If you recall, in late April, Norwegian Air International (NAI) senior management engaged in a dialogue reeking of coercion—more than alluding to stalling negotiations with Boeing for current B-787 orders unless the permit was approved, threatening U.S. manufacturing jobs. It was just a bluff, we called them on it, and the next week, NAI ordered more Boeing airplanes. This week, in a predictable move, NAI allies threatened legal action should the U.S. Department of Transportation justly deny NAI’s permit. What’s coming next week? Will their EU allies threaten the U.S. with economic sanctions?
In a media interview this week, Siim Kallas, a vice president of the European Commission in charge of transportation, is quoted as saying, “I would hope that in the end, openness will win and that we won’t have to get the lawyers involved.”

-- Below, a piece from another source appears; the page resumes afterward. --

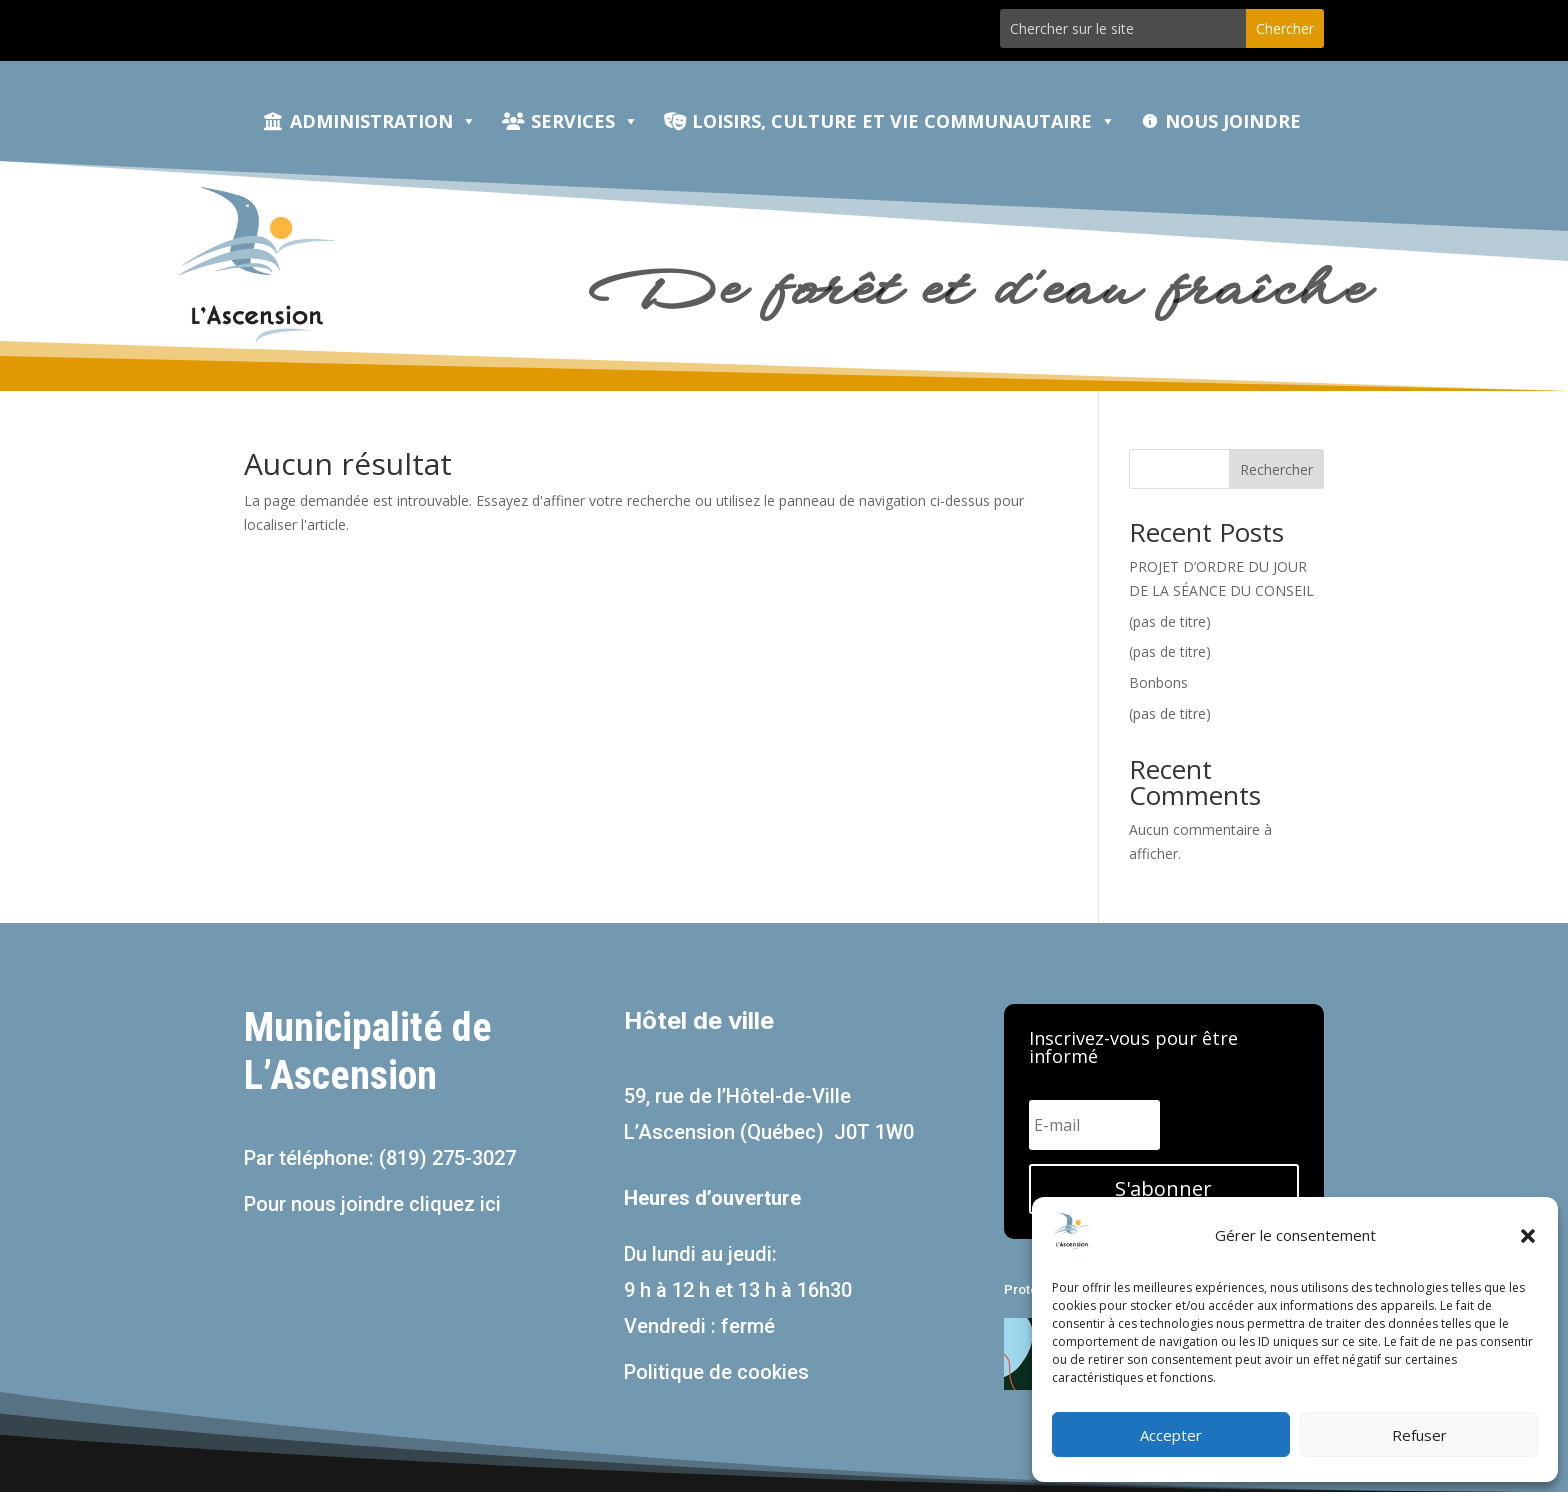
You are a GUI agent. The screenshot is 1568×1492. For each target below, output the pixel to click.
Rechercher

Aren’t the lawyers already involved? Isn’t the public already involved? Isn’t the U.S. House of Representativesinvolved? This is a very serious, contested issue—who isn’t involved?
Last night, the U.S. House of Representatives unanimously passed by voice vote an amendment to a transportation funding bill—and did so in 3 minutes from the amendment submission to the vote.
Not surprisingly, the amendment didn’t do anything controversial. It simply stated that for the Department of Transportation to approve a foreign air carrier permit application, the permit cannot contravene United States law or Article 17 bis of the U.S.–E.U.–Iceland–Norway Air Transport Agreement. In short, the amendment, which ALPA aggressively supported, enforces the existing law without mentioning any specific airline or operation.
It’s not shocking that there was unanimity among both parties that voted to support the Westmoreland-DeFazio amendment that prohibits shopping for cheap labor and simply requires the Department of Transportation to follow the law and provisions agreed to in the U.S.-EU Transport Agreement. Read ALPA’s statement.
ALPA’s defense of fair competition in the global marketplace came through loud and clear in our union’s recent DOT filing stating no opposition to French airline Dreamjet’s request for the authority to fly to and from the United States.
In contrast, Norwegian Air International (NAI), a creative concoction to avoid Norway’s employment laws, undermines fair competition. ALPA’s steady opposition to NAI’s application is growing in volume every day as are the number of voices echoing ALPA’s call for Transportation Secretary Anthony Foxx to reject it.